• **What you will do**
The expected output is the line bearing "Ending Technology Access" followed by all remaining lines of the records, each restated word for word.

Segment Start: Excerpted records

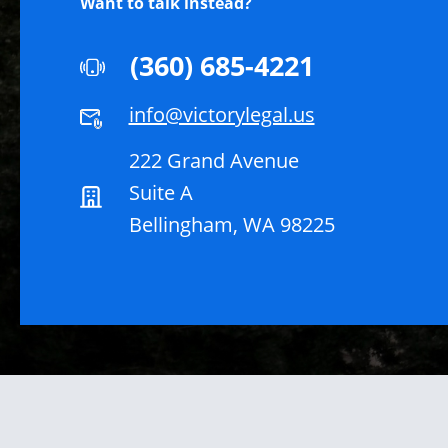
Want to talk instead?
(360) 685-4221
info@victorylegal.us
222 Grand Avenue
Suite A
Bellingham, WA 98225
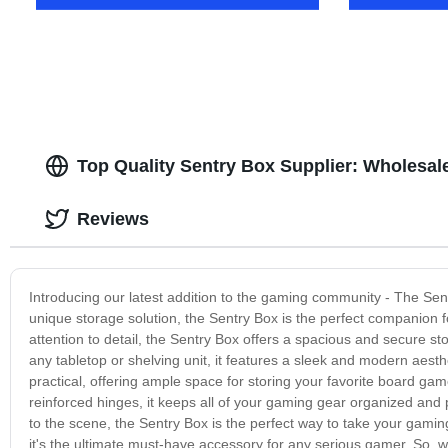
Top Quality Sentry Box Supplier: Wholesal
Reviews
Introducing our latest addition to the gaming community - The Sen
unique storage solution, the Sentry Box is the perfect companion f
attention to detail, the Sentry Box offers a spacious and secure st
any tabletop or shelving unit, it features a sleek and modern aesth
practical, offering ample space for storing your favorite board gam
reinforced hinges, it keeps all of your gaming gear organized an
to the scene, the Sentry Box is the perfect way to take your gaming 
it's the ultimate must-have accessory for any serious gamer. So, w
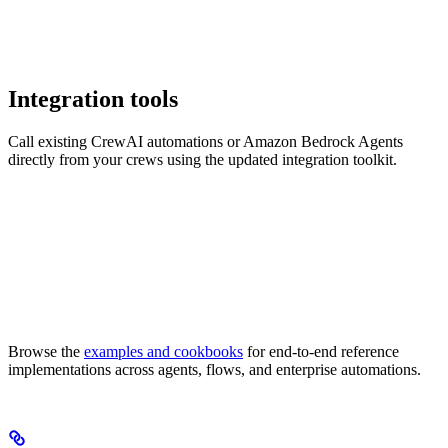
Integration tools
Call existing CrewAI automations or Amazon Bedrock Agents
directly from your crews using the updated integration toolkit.
Browse the
examples and cookbooks
for end-to-end reference
implementations across agents, flows, and enterprise automations.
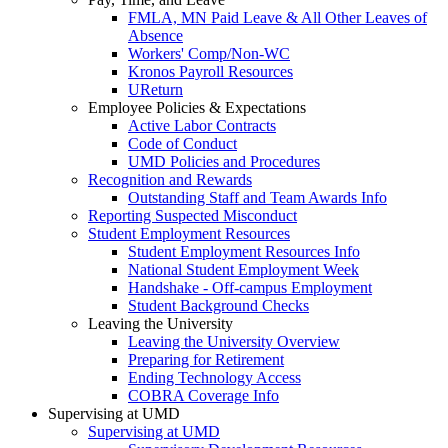
FMLA, MN Paid Leave & All Other Leaves of
Absence
Workers' Comp/Non-WC
Kronos Payroll Resources
UReturn
Employee Policies & Expectations
Active Labor Contracts
Code of Conduct
UMD Policies and Procedures
Recognition and Rewards
Outstanding Staff and Team Awards Info
Reporting Suspected Misconduct
Student Employment Resources
Student Employment Resources Info
National Student Employment Week
Handshake - Off-campus Employment
Student Background Checks
Leaving the University
Leaving the University Overview
Preparing for Retirement
Ending Technology Access
COBRA Coverage Info
Supervising at UMD
Supervising at UMD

Segment End: Excerpted records

• **Output for this exercise**
Ending Technology Access
COBRA Coverage Info
Supervising at UMD
Supervising at UMD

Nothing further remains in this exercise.